WORK INSTRUCTION: Report each line of the data that contains the string "温度监控".

AVAILABLE DATA:
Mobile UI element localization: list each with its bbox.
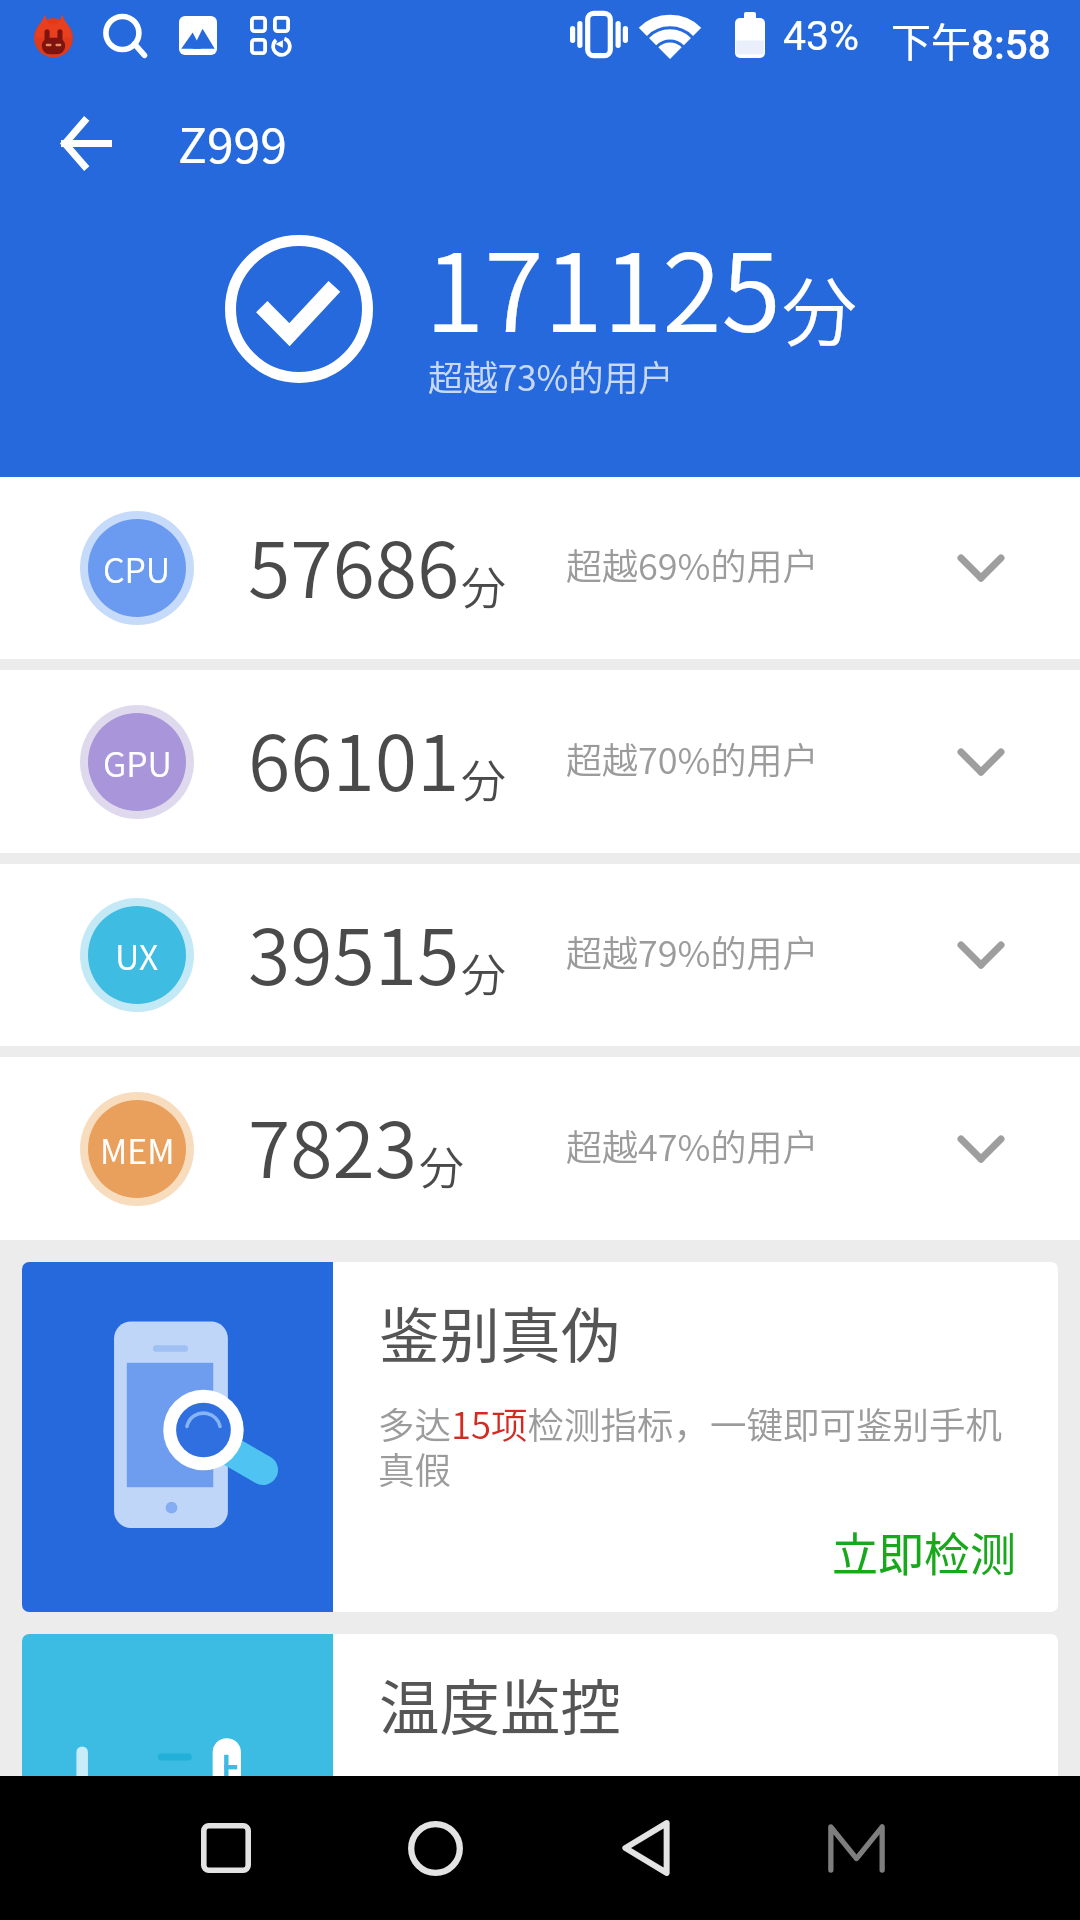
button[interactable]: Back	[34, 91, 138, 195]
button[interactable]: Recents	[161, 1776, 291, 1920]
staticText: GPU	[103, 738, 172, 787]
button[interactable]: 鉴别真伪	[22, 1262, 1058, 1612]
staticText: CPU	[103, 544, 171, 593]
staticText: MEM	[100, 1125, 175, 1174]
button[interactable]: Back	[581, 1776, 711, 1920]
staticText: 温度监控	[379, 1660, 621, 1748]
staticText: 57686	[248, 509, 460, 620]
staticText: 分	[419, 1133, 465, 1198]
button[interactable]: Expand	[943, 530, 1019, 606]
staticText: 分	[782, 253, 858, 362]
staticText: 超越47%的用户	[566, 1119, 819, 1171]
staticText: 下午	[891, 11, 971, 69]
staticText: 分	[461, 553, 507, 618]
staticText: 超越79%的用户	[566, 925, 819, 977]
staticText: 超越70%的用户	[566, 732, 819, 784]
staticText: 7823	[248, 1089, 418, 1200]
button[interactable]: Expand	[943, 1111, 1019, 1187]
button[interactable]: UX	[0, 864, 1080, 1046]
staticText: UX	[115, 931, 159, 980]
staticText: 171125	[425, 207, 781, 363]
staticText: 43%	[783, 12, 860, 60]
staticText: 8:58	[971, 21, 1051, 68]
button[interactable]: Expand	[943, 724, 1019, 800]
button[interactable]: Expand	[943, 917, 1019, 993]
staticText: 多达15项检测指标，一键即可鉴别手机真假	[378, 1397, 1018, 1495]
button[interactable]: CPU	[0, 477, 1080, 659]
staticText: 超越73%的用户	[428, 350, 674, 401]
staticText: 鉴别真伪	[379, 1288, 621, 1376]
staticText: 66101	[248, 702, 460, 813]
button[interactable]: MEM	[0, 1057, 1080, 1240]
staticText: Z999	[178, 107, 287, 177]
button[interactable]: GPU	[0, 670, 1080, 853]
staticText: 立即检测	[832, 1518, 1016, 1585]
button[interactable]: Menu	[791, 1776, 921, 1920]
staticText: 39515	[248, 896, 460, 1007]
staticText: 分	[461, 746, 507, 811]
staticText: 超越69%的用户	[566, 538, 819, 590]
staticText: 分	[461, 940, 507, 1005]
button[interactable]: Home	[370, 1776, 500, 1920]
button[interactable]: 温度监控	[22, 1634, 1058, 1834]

EXERCISE ANSWER:
staticText: 温度监控	[379, 1660, 621, 1748]
button[interactable]: 温度监控	[22, 1634, 1058, 1834]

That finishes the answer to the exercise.